Cytology of cell aspirates from enlarged regional lymph nodes may be considered
to assess for the presence of tumor metastasis.
Thoracic (chest) and abdominal radiographs are performed to determine the presence and extent of tumors that are suspected to have spread from somewhere else in the body.
With respect to treatment eyelid tumors may be divided into two types, those that can be managed with medicines and those that require surgery. Most eyelid tumors in dogs require surgery, and the surgery may be followed by the application of certain topical medications.
In the early stages of eyelid tumor development, clinical evidence of eye discomfort or irritation is often not evident. Invariably, as eyelid tumors enlarge, they result in irritation to the surface of the eye and interfere with adequate blinking resulting in discharge from the eye. The irritation caused by enlarging eyelid tumors may be difficult to treat medically until the eyelid tumor can be treated and removed surgically.
Certain types of eyelid tumors may respond to medical therapy, especially if the growth is small or too invasive to excise completely. Small mast cell tumors (mastocytomas) and certain histiocytomas may respond to systemic or locally injected corticosteroids.
Lymphosarcoma (LSA) in the eyelid often represents metastatic (spread of the disease) from somewhere else in the body. In early stages of eyelid/conjunctival LSA, chemotherapy may reduce the size of the tumor regression and cause remission in some animals. However, response to chemotherapy is unpredictable and dependent on numerous factors.
Response to medical therapy for all other eyelid tumors is poor. This is in contrast to some forms of inflammation of the eyelids, which often respond well to various medications.
The recommended treatment for most canine eyelid tumors is surgical removal. This can be accomplished with either surgical excision using a scalpel or via laser surgery. Eyelid tumor removal with surgical excision is the preferred method for two reasons. First, the margins of the excised piece of tissue containing the tumor can be examined microscopically to ensure that they are free of tumor cells and that tumor excision was complete. Second, precise surgical closure of the eyelid incision is best accomplished with sutures.

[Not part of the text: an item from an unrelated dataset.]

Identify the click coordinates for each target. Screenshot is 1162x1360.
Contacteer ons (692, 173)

In contrast, laser therapy to remove eyelid tumors vaporizes the tumor, and a biopsy specimen cannot easily be obtained for examination. Surgical margins cannot be evaluated after laser therapy, and precise closure of the incision does not always occur, so there is greater scarring of the eyelid. Diode or carbon dioxide lasers can be used successfully to treat small eyelid tumors that ideally do not involve the eyelid margin, and are most effective on tumors that contain pigment.
Complete excision of most benign eyelid tumors in the dog is usually curative.
Extensive plastic and reconstructive surgery may be necessary following the removal of very large tumors. Maintaining a continuous eyelid margin and mobile upper eyelid are paramount to maintaining ocular health and vision. As a general guideline, eyelid margin tumors that involve greater than 1/3 of the total length of either the upper or lower eyelid prevent simple removal of the tumor and necessitate performing reconstructive surgeries. It is not uncommon for major reconstructive surgeries to be performed in stages, with at least two separate surgical events.
Certain types of tumors may respond to cryotherapy, which is freezing of the tumor. This therapy may be considered for the benign meibomian gland tumors, benign melanocytomas, invasive histiocytomas, some small mast cell tumors, small and confined squamous cell carcinomas, and selected other tumors.
Some eyelid tumors are too large or extensive to remove surgically, and enucleation or removal of the eye is necessary. Advanced eyelid tumors may extend into the soft tissues behind the eye (into the orbit) or into the eye.